What to produce →
Write out the line that contains "Homepage] (407, 673)", then every following line to the end of the records below, with no other lines and no changes.

══ Dataset entries ══

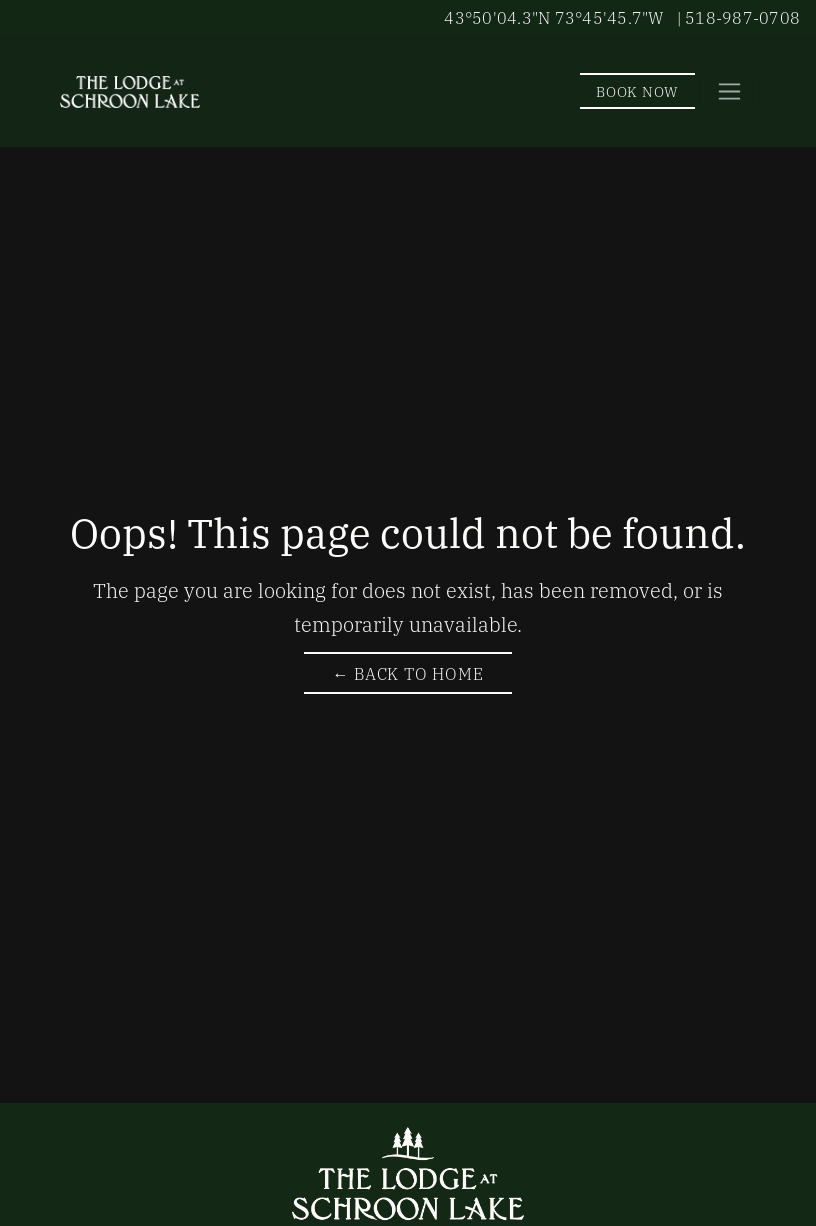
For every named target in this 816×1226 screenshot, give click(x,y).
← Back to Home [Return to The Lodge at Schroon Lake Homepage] (407, 673)
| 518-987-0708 (739, 17)
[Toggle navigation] (729, 91)
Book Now (637, 90)
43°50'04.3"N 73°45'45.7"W (554, 17)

═══

Completed task →
← Back to Home [Return to The Lodge at Schroon Lake Homepage] (407, 673)
| 518-987-0708 (739, 17)
[Toggle navigation] (729, 91)
Book Now (637, 90)
43°50'04.3"N 73°45'45.7"W (554, 17)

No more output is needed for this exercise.